First of all, I am curious on what he is basing this alleged trend on. There is no statistic data on coat colour changes in OVP over time, so it must be a personal guess. And if you know the various photos and videos of the herds in the reserve, it is obvious that the overwhelming majority of the horses is grulla coloured, and probably the portion of sorrel or black individuals is not higher than in other populations, they are just more apparent because they are not selected out as foals.
The critic exposes his lack of knowledge about horse colours, because there is not a single bay or bay dun pure Konik on this world, only the crosses with Przewalski’s horses or Fjord horses have this colour gene. Those “deviant” animals you see at OVP are sorrel dun or just sorrel (see here). So his claim that black dun has a lesser selective advantage than a “bay” colour (that does not exist in that population) is totally baseless.
Even better; the original founder animals for the Konik were bay colored and black horses. Nearly no grey animal was used, only selected for about 50 or 60 years.
Again a lack of knowledge or misuse of facts is exposed. It is true that the rural Panje horses from which the Konik descended displayed various colours, bay among them , but when the first studs for the first Panje horses called “Konik” were set up, mostly horses showing the colours that were considered to be wild horse-like (that is, black dun) were selected. At the starting phase, more colours were present than today, but black dun was the most common, and became (almost) fixed by selection subsequently – but the statement that only bay and black horses were used is simply wrong. And the mindset that black dun could be somehow “invented” by selective breeding only with bay and black horses seems rather awkward and as if genetics did not exist. Furthermore, it is misleading that the critic calls the colour of the Konik “grey” – grey according to horse colour terminology is caused by a totally different gene and is no wild type colour. The colour of the Konik on the other hand is black dun/grulla, and is not always optically grey but includes various shades as shown above.

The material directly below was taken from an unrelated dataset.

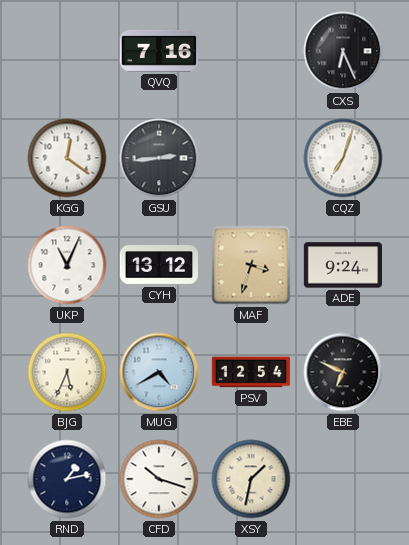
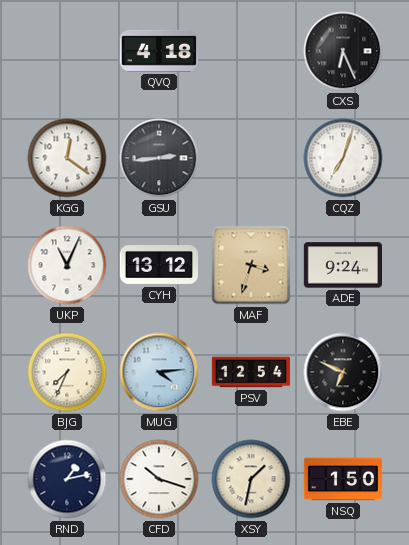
QVQ: 7:16 -> 4:18
BJG: 5:34 -> 7:34
MUG: 4:40 -> 4:14
NSQ: none -> 1:50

I am sure that this person will call me biased an arrogant for this again, but I give my reasons for the statements I make, provide literature references and I am always open to change my opinion, as long-term readers of my blog or forum discussions I am involved in will know. I am luckily not involved in any practical projects, so I can try to retain an open, un-biased mind because I have no urgent decisions to make and don’t have to see contradicting facts as a threat to a propagated agenda. The person above is involved in a number of projects and seemingly developed a quite pragmatic way to look at things and, interestingly, blames me to be the biased, arrogant and clueless one (his own words). However, I leave my readers to decide for themselves who deserves that characterization.
This defense of the Konik against that unfair critique is also applicable to all other primitive black dun horse breeds, such as the Hucule or some individuals of the Icelandinc pony as a useful and accurate wild horse substitute in Europe.
 Tadeusz Jezierski, Zbigniew Jaworski: Das Polnische Konik. 2008.
 Jansen et al.: Mitochondrial DNA and the origins of the domestic horse. 2002.
 Cieslak et al.: Origin and history of mitochondrial DNA lineages in domestic horses. 2011.
 Lindgren et al.: Limited number of patrilines in horse domestication. 2004.
 Bunzel-Drüke, Finck, Kämmer, Luick, Reisinger, Riecken, Riedl, Scharf & Zimball: Wilde Weiden: Praxisleitfaden für Ganzjahresbeweidung in Naturschutz und Landschaftsentwicklung. Arbeitsgemeinschaft Biologischer Umweltschutz
 Peter Green, South Wulley Farm: The free-living ponies within the Exmoor National park: their status, welfare and future. A report to the Exmoor Moorland landscape partnership. 2013.
 Baker, Sue, 2008: Exmoor Ponies: Survival of the Fittest – A natural history.
 Lee Boyd, Katherine A. Houpt: Przewalski’s horse: The history and Biology of an Endangered Species. 1994.